Wenn wir uns das Konsumverhalten der letzten drei Jahre in Deutschland anschauen, dann sehen wir, dass die Nachfrage nach biologisch erzeugten Lebensmitteln gestiegen ist. Gemüse, Käse, Fleisch, Eier: Da stiegen die Absatzmengen von Bio-Produkten im Jahr 2022 im Vergleich zu 2019 um rund 50 Prozent. Der jetzige Umsatzknick trifft vor allem den Fachhandel. Das ist bitter, weil das ja die Pioniere schlechthin sind. Im Discounter wurde aber sogar mehr Bio verkauft als 2021. Insgesamt bleiben die Kundinnen und Kunden Bio also treu. Wer übrigens meint, dass Bio teurer ist, der wird gerade auch eines Besseren belehrt: Manche Bio-Produkte sind nun sogar günstiger als konventionelle, wie wir bei der Bio-Milch erleben. Wir haben uns die Inflation einmal etwas detaillierter im Vergleich angeschaut. Die Entwicklung ist eindeutig: Die Preise für konventionelle Speisekartoffeln sind um mehr als 30 Prozent gestiegen, bei Bio-Kartoffeln dagegen um weniger als 5 Prozent. Viele Verbraucherinnen und Verbraucher haben durch die aktuellen Entwicklungen auch erfahren, dass Bio hilft, Landwirtschaft und Ernährung krisenfest zu machen. Wir konnten vermitteln, dass das auch daran liegt, dass der Ökolandbau auf nachhaltige Kreisläufe setzt – und nicht auf teure Mineraldünger sowie chemische Pflanzenschutzmittel angewiesen ist.

Stichwort Ressourceneffizienz: Die Wissenschaft kann klar belegen, welche positiven Auswirkungen eine nachhaltige Bewirtschaftung auf den Klima- und Umweltschutz hat. Manche behaupten da ja gerne etwas Anderes. Ganz aktuell liefert die Studie von Prof. Hülsbergen über das Netzwerk der Pilotbetriebe sehr praxisnahe Forschungsergebnisse. Auf der Grundlage von Stickstoff- und Treibhausgasbilanzen der Pilotbetriebe und auf Grundlage der mittleren Umweltkosten für Stickstoff- und Treibhausgasemissionen betragen die Kosteneinsparungen durch Ökolandbau 750 bis 800 Euro pro Hektar.

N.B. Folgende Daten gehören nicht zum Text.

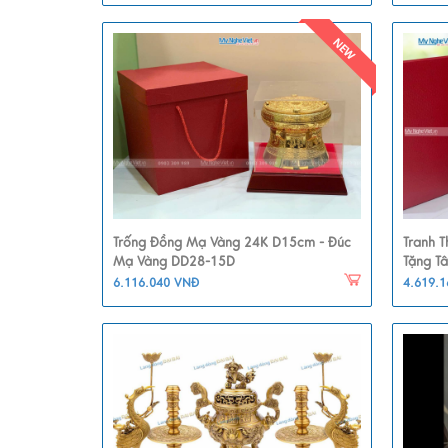
Trống Đồng Mạ Vàng 24K D15cm - Đúc
Tranh 
Mạ Vàng DD28-15D
Tặng T
6.116.040 VNĐ
4.619.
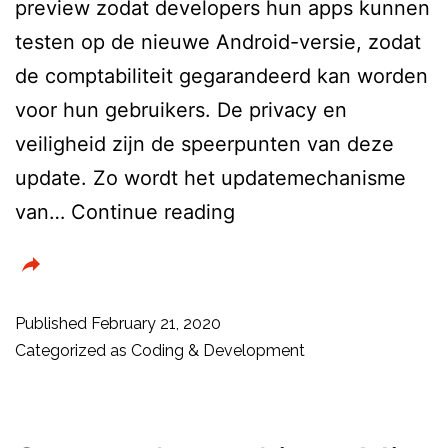
preview zodat developers hun apps kunnen
testen op de nieuwe Android-versie, zodat
de comptabiliteit gegarandeerd kan worden
voor hun gebruikers. De privacy en
veiligheid zijn de speerpunten van deze
update. Zo wordt het updatemechanisme
Google
van…
Continue reading
lanceert
preview
Android
Published
February 21, 2020
11
Categorized as
Coding & Development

Das muss man sich einmal vor Augen führen: Das sind die wissenschaftlich ermittelten Einsparungen von Umweltkosten für die Gesellschaft. Bei einer Öko-Fläche von 1,8 Millionen Hektar macht das Kosteneinsparungen von 1,5 Milliarden Euro. Bei 30 Prozent Öko-Flächenanteil wären das Einsparungen von Umweltkosten von 4 Milliarden Euro in Deutschland. Das ist eine klare Botschaft: Je schneller die Umstellung auf ökologischen Landbau erfolgt und je größer die ökologische Anbaufläche ist, umso größer ist die Umweltentlastung.

Zugleich gilt: Auch die Umwelt- und Klimaschutzleistungen des ökologischen Landbaus können noch optimiert werden. Durch Forschung und Innovationen, Umwelt- und Klimaschutzmanagement in den Wertschöpfungsketten sowie konsequente Umsetzung der Prinzipien des ökologischen Landbaus. Apropos Forschung: Wir haben das Bundesprogramm Ökolandbau wieder auf Bio fokussiert und die Mittel erhöht. Zudem werden wir zukünftig 30 Prozent unserer Forschungsmittel für den Ökolandbau einsetzen.

Ich danke Ihnen deshalb auch sehr, dass Sie gemeinsam mit uns so intensiv an der Zukunftsstrategie für den Ökolandbau (ZÖL) mitwirken. Damit werden wir dem Ökolandbau einen großen weiteren Schub verleihen auf dem Weg zu unserem 30-Prozent-Ziel. Auf der Biofach stellen wir das bislang erarbeitete vor, um es gemeinsam mit der Branche, den Ländern und allen Beteiligten zu diskutieren. Darüber hinaus ist weiterer Austausch ja bereits terminiert. Am 8. Februar werden wir mit Bio-Handwerk und Handel noch einmal ganz konkret darüber sprechen, was wir gemeinsam – über die ZÖL hinaus – noch angehen können. 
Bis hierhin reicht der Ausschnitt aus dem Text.